Но этого мало. Диккенс вертится, как бес перед обедней, чувствуя, что для английского читателя этот номер не проходит. Он ставит своего героя в исключительное положение. Герой тонет, жестоко израненный соперником, и спасает его та же лодочница.
Ну тут уж, казалось, он обязан это сделать просто из чувства благодарности. Но для Диккенса и этого мало. Накрутка страстей крепчает, доводя содержание уже до полнейшего маразма.
Герой оказывается на краю гибели, и в предсмертном состоянии у него возникает блажь – жениться. И только на грани смерти происходит трогательное бракосочетание. Герой, конечно, потом от счастья нежданно выздоравливает.
Но и этого мало. В конце романа дается весьма и весьма патетическая картина с осуждением английским «светом» такого неравного брака. Осуждение, правда, получается не единогласным – и по сему поводу Диккенс не жалеет ни патетики, ни восторга.
Так где же социальная мобильность была выше? Естественно, в России, ибо Россия была империей, а Англия, хоть и величала себя таковой, была (и остается) ближе к республике, со своим всесильным парламентом, со своей чисто номинальной королевской властью и со своим неистребимым шовинизмом.
В этом смысле становится понятным, почему Россия избрала имперский путь.
Сейчас прозападные демократы стараются убрать из народной памяти то, что было общим местом для историков прошлого века. Россия сложилась как государство в борьбе со смертельной опасностью, идущей из Степи.

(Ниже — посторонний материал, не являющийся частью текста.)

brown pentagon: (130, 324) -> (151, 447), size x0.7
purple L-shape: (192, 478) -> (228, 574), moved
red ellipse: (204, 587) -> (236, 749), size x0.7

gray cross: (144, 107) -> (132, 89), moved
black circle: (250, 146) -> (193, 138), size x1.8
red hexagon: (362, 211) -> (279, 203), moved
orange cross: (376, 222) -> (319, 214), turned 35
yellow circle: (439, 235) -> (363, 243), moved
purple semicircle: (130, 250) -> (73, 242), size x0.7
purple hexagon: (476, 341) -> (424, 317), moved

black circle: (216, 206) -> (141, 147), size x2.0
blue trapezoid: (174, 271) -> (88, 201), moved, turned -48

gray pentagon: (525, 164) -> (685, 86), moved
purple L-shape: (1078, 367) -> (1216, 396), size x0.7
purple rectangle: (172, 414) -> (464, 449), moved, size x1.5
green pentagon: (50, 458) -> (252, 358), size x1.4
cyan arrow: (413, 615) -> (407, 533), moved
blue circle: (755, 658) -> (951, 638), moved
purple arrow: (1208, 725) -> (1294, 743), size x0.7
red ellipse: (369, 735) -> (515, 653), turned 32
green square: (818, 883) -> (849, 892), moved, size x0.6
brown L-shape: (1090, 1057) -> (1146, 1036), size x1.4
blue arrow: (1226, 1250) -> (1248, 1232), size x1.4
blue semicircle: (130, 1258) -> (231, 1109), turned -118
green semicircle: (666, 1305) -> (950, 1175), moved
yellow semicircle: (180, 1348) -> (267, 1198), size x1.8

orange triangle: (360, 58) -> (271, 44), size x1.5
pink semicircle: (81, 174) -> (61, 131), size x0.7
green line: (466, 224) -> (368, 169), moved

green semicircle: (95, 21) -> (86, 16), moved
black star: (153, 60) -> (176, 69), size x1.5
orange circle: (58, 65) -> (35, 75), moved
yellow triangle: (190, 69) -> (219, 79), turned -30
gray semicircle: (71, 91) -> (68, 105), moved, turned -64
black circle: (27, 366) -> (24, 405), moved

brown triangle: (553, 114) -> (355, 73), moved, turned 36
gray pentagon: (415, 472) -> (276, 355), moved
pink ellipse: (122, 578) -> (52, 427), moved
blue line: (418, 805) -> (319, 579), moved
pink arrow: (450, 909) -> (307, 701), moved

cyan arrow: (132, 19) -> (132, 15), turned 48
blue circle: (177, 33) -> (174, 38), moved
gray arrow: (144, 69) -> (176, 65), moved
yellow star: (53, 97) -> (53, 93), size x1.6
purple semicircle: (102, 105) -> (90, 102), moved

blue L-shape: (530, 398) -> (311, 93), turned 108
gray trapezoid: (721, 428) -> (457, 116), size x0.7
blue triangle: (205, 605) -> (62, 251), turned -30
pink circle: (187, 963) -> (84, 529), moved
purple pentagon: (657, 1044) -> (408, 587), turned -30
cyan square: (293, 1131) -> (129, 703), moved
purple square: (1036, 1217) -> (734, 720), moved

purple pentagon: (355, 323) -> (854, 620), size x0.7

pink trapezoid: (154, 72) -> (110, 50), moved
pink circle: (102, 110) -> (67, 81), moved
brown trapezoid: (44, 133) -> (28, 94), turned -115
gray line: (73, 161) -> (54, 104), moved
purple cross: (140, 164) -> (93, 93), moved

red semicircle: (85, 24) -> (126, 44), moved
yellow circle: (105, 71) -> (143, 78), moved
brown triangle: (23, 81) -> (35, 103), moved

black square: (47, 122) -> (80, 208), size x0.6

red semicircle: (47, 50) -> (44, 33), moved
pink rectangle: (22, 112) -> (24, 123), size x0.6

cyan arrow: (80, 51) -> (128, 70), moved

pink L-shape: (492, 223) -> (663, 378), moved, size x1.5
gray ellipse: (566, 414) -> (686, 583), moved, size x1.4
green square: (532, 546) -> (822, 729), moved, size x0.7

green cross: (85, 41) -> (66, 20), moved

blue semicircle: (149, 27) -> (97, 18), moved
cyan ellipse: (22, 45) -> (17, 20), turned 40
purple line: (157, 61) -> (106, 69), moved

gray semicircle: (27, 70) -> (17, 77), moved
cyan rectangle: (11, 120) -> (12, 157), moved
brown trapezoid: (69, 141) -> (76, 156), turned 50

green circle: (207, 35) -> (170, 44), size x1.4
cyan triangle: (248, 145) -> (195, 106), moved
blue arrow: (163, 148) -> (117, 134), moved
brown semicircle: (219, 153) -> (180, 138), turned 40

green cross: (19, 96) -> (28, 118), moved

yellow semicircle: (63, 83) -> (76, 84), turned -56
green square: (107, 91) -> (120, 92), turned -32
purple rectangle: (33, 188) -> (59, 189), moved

Наличие такой опасности не позволяло России проявлять шовинизм на европейский манер, пришедший из республиканского Рима и бывший типичным для всего древнего Средиземноморья: «Мы люди, вы – нелюди, скот».
Ордынцев приходилось заманивать к себе «лаской», выделять их князьям города для «кормления» (тот же Касимов, Кашира).
Собственно говоря, по большому счету опасность из Степи исчезла для России только после екатерининских войн – а русских кочевники перестали угонять в рабство только с признанием Хивинским ханством русского протектората. А это уже 1873 год.
До того же времени у России не было другого пути, кроме пути императорского Рима – или гибели в волне азиатского кровавого хаоса.
Это отлично понимали русские историки XVII века – такие как стольник Лызлов, который в своей «Скифской истории» (кстати, напечатанной спустя почти 100 лет и именно в момент последнего набега крымцев на Россию в 1768 году) всячески обыгрывал известную тацитовскую формулу: «Сначала враги, потом граждане».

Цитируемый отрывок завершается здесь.